Quand je dis que je ferais mieux de prendre modèle dans les stocks, je me demande pourquoi certains haussent les yeux et lèvent les épaules au ciel.

Parce que c’est vrai ce qu’on dit dans les chaumières (et peut-être même certaines champignonnières, allez savoir), quand on n’a rien à dire, il vaut mieux se taire. Et se terrer dans son coin en attendant qu’on ait quelque chose d’intéressant à sortir ou qu’on nous autorise à parler. Et là, aujourd’hui, c’est un jour à ne pas ouvrir la bouche. À se la coudre et à jouer à Motus.

Parce que je ne sais pas de quoi parler et je m’interroge : qui va s’en rendre compte ? Est-ce que ça vaut quelque chose pour quelqu’un, quand j’écris, souvent, pour rien, juste comme ça. Alors, oui, je me dis que je ferais mieux de prendre modèle dans les stocks, là où je travaille. Comme ça, je suis sûr de ne pas me faire attaquer pour irrespect ou propos moqueurs et avilissants. Voire dégradants.

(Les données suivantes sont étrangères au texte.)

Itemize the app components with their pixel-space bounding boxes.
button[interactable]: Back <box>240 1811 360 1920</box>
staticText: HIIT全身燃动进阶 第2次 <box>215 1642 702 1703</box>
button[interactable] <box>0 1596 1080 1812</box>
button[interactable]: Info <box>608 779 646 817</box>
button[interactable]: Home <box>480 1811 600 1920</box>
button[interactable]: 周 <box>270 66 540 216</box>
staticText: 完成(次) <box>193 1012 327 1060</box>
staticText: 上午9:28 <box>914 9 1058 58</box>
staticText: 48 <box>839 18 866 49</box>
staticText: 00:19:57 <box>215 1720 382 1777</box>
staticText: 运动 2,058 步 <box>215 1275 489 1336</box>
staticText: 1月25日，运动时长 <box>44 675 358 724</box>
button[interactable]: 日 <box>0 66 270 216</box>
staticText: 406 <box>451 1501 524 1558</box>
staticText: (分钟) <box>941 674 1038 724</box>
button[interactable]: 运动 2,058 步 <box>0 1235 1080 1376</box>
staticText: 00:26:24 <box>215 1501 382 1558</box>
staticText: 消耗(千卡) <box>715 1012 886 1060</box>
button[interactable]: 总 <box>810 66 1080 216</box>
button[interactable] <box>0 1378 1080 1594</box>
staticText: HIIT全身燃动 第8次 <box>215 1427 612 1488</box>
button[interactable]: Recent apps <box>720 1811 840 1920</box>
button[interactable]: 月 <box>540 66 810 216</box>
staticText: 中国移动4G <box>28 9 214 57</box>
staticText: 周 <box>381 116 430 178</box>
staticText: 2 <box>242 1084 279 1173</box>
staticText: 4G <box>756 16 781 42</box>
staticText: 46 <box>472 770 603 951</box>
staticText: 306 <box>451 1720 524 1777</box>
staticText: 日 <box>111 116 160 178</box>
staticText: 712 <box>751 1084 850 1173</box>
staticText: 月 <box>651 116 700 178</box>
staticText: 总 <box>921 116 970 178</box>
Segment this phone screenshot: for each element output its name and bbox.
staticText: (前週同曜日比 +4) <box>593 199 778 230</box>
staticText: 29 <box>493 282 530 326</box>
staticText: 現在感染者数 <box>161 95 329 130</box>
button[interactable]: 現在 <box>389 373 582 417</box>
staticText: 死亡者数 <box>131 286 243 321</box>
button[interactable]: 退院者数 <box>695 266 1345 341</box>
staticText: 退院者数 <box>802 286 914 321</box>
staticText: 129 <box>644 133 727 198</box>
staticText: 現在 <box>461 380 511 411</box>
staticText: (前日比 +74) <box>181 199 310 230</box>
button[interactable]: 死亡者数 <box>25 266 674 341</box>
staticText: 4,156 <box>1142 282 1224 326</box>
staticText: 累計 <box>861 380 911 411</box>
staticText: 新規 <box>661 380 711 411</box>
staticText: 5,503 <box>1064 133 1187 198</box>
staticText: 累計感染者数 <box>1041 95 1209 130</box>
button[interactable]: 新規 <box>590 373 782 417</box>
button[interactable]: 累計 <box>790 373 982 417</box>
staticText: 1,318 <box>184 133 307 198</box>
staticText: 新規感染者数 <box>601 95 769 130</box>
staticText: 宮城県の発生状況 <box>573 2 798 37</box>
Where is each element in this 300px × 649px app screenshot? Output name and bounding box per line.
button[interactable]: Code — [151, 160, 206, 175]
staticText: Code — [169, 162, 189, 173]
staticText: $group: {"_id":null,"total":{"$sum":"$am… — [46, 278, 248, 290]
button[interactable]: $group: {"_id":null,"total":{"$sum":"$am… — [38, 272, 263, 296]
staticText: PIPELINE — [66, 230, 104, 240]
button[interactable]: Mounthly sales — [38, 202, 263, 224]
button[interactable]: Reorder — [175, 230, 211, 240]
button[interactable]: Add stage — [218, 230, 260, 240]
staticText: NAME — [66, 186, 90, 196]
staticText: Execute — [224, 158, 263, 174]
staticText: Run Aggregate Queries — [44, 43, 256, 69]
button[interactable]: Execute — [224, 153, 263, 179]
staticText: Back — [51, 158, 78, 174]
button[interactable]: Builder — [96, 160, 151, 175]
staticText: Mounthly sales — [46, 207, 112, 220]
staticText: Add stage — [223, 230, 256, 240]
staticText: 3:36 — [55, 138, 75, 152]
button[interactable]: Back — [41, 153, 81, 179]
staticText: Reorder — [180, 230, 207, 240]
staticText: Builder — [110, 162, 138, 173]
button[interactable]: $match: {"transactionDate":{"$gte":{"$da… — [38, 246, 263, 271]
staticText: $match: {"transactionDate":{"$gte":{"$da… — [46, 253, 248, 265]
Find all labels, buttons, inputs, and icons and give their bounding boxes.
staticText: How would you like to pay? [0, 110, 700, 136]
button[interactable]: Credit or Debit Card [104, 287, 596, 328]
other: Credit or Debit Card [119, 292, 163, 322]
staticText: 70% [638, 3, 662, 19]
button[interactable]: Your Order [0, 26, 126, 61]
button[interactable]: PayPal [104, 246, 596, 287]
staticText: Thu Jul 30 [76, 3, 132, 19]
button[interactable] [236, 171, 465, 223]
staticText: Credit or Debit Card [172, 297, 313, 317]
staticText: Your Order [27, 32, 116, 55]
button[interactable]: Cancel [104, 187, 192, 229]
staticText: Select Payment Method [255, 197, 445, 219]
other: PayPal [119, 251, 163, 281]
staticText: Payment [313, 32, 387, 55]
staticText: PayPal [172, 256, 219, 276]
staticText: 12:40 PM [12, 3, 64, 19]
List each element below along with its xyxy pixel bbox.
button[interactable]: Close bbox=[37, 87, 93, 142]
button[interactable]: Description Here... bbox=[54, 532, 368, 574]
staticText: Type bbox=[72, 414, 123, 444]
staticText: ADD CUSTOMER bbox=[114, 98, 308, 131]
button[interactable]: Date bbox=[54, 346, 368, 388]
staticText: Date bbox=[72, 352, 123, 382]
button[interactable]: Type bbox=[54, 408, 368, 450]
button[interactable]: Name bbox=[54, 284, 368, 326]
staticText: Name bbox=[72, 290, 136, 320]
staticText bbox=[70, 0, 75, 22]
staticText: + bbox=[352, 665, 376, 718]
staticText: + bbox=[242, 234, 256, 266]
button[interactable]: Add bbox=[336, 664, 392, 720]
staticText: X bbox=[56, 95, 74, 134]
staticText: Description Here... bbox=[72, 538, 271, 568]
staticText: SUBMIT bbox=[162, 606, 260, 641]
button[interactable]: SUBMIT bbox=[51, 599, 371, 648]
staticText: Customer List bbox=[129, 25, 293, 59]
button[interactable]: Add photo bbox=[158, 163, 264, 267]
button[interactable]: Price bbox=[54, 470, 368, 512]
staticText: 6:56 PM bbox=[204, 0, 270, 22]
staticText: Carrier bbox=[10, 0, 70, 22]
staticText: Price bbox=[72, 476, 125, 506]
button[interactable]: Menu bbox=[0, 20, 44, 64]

Parce que si je dis que je ferais mieux d’être muet, parfois, on pourrait me reprocher de parler de ceux qui ne peuvent pas sans savoir ce que c’est que de vivre avec un tel handicap. Et justement, si c’est pour sortir une phrase aussi alambiquée, mieux aurait-il fallu être sourd que de l’entendre. Pas de pot, hein ? Je ne suis ni malentendant, ni mal-parlant, ni malvoyant. Je suis banal.

Et quand on est banal, que peut-on espérer dire aux autres qui pourrait capter leur attention voire leur intérêt ? Parler d’eux ? Je ne sais pas bien faire ça surtout quand je les connais pas. Ou peu. Alors, il me reste deux solutions : parler de moi ou parler pour ne rien dire. Ce qui revient sensiblement au même si on y regarde de plus près. À condition de ne pas être aveugle.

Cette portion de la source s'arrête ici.